ALESSANDRO CAZZAMALLI: partito come rincalzo di centrocampo ogni qualvolta che e’ stato chiamato in causa ha sempre lasciato un segno positivo. Ora, con l’infortunio di Taugourdeau, ha ritrovato in pianta stabile il posto in squadra ed ha confermato le ottime doti di centrocampista completo della stagione trionfale con il Pro. Contro il Caravaggio mette la zampata vincente nel gol finale di Matteassi.
YVONNE BELIEN: la centrale della Nordmeccanica Piacenza e’ l’unica a non non naufragare nella sconfitta netta contro Coneglia. Buono il suo apporto sia in attacco che a muro. Fino ad ora ha mostrato continuita’ di rendimento senza particolari picchi di rendimento. Considerando che e’ primo anno in Italia puo’ crescere ancora tanto.
DRAZEN LUBURIC: nella crisi della Lpr volley dimostra di essere l’attaccante di maggior affidamento. Miglior marcatore della sua squadra, sta dimostrando una crescita costante di rendimento e di personalita’. Puo’ crescere in battuta e nella concentrazione durante la partita.

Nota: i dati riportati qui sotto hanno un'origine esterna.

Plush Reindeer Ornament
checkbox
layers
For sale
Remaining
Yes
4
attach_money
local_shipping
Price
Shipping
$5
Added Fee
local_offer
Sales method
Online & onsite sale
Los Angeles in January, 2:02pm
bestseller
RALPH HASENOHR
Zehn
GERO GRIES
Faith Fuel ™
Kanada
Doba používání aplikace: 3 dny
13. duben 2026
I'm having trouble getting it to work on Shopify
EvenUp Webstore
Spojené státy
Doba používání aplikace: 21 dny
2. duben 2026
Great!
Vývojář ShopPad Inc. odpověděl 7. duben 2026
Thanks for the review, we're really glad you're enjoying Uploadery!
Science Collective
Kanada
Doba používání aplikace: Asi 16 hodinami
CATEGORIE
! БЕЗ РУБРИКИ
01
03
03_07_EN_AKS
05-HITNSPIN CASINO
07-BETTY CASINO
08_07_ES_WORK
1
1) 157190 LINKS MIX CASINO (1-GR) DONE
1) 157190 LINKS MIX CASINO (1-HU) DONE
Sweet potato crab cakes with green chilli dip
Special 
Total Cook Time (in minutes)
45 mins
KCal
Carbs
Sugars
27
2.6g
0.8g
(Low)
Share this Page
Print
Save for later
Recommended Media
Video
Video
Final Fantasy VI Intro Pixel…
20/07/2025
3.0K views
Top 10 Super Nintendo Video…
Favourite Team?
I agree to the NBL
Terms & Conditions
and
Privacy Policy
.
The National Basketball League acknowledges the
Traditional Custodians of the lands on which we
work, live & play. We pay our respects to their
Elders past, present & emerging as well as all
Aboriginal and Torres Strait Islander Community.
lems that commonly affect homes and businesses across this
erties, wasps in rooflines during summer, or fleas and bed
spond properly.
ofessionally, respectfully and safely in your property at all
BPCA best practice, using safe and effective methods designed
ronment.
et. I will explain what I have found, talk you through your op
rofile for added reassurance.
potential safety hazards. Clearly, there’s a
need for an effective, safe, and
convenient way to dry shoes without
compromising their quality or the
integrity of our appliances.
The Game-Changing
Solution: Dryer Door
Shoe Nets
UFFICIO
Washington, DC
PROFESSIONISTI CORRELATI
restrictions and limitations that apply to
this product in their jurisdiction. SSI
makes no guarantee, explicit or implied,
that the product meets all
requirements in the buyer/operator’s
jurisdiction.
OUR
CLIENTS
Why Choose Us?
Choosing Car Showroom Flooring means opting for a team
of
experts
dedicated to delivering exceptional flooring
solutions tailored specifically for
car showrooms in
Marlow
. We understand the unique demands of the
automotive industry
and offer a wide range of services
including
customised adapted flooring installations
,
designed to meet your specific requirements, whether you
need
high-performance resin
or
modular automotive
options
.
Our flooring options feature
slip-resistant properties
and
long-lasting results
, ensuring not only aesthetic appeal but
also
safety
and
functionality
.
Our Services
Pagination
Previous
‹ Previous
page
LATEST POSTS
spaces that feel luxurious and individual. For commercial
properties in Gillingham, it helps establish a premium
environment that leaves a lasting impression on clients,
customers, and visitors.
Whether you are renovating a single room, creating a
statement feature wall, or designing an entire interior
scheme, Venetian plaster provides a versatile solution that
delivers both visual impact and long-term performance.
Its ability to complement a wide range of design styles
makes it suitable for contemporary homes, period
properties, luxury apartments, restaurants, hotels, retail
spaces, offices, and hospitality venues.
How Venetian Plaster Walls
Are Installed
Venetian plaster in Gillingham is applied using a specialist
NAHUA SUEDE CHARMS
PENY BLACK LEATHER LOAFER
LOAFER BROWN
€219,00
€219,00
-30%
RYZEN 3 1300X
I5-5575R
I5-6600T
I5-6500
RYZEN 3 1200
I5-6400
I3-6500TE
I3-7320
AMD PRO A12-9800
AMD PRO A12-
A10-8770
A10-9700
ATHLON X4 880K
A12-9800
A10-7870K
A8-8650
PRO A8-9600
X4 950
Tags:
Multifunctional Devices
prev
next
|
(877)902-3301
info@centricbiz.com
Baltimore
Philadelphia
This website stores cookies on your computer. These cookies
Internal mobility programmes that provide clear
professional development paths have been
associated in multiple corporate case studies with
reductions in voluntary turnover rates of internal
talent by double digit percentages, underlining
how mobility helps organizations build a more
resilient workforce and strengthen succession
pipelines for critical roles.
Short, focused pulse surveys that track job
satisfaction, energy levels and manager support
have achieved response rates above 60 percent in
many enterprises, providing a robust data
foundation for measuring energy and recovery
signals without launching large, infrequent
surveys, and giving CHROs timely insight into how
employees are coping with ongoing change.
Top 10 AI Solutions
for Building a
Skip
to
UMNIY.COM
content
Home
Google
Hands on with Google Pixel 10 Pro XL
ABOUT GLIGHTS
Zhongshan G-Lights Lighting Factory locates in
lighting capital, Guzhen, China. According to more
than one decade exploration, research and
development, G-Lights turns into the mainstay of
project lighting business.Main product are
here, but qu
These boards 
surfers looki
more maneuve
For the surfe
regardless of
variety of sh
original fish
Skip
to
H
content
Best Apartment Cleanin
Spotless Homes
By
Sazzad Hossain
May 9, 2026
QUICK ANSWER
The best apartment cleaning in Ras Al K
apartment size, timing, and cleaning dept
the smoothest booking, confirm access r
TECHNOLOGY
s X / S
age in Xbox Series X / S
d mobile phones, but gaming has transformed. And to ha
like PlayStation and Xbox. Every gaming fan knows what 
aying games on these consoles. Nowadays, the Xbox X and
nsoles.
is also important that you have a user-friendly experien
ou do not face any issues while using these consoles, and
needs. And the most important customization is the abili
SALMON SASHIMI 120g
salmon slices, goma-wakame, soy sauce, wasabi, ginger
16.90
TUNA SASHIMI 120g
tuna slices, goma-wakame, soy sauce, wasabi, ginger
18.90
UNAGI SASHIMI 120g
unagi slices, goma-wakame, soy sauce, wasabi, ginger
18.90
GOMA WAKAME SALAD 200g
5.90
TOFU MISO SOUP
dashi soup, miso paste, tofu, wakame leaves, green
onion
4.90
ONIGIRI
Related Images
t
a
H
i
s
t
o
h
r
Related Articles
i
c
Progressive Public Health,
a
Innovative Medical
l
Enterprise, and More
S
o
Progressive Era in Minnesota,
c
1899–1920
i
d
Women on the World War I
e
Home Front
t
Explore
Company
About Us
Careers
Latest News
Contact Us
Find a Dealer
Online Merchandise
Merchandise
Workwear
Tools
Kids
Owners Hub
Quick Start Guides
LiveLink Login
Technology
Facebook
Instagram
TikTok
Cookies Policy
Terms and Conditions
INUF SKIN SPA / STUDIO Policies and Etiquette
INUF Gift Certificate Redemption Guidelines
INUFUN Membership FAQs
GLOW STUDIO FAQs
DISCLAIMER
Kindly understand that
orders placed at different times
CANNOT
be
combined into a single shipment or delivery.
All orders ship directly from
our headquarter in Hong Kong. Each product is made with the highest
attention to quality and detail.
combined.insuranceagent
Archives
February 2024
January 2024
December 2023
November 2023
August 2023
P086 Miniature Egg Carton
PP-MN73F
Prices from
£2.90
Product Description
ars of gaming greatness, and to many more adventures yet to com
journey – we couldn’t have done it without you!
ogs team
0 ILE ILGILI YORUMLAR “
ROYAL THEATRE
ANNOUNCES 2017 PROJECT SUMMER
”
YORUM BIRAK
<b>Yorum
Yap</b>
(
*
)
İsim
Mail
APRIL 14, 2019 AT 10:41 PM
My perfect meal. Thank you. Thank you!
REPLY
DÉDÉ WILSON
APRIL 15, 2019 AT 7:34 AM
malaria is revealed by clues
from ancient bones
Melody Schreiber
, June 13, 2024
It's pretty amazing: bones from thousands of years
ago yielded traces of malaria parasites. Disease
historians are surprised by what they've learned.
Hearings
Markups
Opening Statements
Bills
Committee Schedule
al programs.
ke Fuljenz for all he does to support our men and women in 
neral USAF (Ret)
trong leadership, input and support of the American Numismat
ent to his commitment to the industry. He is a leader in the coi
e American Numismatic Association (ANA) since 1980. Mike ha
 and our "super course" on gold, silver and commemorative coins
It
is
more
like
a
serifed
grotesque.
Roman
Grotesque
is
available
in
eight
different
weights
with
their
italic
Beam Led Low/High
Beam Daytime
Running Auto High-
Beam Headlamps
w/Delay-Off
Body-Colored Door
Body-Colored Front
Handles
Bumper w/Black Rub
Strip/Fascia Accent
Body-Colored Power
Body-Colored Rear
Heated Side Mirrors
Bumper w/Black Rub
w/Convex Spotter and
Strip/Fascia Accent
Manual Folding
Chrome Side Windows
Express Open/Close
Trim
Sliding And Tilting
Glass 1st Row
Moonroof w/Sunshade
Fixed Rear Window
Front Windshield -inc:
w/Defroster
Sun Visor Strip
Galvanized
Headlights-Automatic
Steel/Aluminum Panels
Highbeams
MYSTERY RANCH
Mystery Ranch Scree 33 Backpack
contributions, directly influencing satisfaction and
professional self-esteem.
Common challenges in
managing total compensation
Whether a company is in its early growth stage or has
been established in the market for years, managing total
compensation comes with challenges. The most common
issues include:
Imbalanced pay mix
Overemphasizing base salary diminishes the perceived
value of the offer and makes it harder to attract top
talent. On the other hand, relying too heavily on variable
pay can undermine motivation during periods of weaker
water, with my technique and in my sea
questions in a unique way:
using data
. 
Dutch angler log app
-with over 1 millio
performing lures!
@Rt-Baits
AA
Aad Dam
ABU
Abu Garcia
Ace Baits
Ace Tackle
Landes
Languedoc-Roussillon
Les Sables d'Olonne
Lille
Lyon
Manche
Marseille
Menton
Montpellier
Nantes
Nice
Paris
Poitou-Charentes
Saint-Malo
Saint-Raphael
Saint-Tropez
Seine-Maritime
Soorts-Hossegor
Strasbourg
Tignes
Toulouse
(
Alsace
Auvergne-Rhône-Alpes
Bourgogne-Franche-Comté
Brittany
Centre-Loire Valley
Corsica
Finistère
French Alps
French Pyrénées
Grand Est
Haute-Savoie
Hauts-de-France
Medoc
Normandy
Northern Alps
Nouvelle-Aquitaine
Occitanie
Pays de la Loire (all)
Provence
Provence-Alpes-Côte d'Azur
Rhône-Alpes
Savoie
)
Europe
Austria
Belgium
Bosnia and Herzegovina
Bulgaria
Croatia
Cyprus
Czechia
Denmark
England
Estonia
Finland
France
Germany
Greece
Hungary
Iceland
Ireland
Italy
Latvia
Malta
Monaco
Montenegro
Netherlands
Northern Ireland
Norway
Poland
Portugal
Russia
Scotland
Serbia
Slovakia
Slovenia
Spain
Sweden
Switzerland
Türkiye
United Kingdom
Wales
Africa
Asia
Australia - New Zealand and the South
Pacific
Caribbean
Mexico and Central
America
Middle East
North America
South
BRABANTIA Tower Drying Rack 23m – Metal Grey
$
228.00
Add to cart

E’ la nota piu’ positiva della stagione, fin qui problematica, dei biancorossi di Giuliani.
CHI SCENDE
INDRE SOROKAITE: ancora una volta l’opposto italo-lituano vive una giornata al di sotto dei suoi standard in attacco. Con l’assenza della Meijners il peso offensivo su palla alta e’ totalmente sulle sue spalle. Deve ancora entrare appieno in un ruolo non suo, ma sicuramene da lei c’e’ da attendersi un ben altro apporto.
DANILO ALESSANDRO: una sola rete su azione dall’inizio del campionato. Lui, che lo scorso anno fu determinante nella rimonta del Pro Piacenza nel girone di ritorno. I suoi gol mancano come il pane all’asfittico attacco rossonero. Probabilmente soffre una posizione troppo decentrata e lontana dalla porta
HRISTO ZLATANOV: il capitano storico sta vivendo probabilmente la stagione piu’ difficile nei suoi tredici anni in maglia Copra-Lpr. Enormi difficolta’ sia in attacco che in ricezione, con Modena e’ partito per la prima volta dalla panchina dimostrando un momento di difficolta’. Anche in battuta non sta trovando la pericolosita’ di un tempo.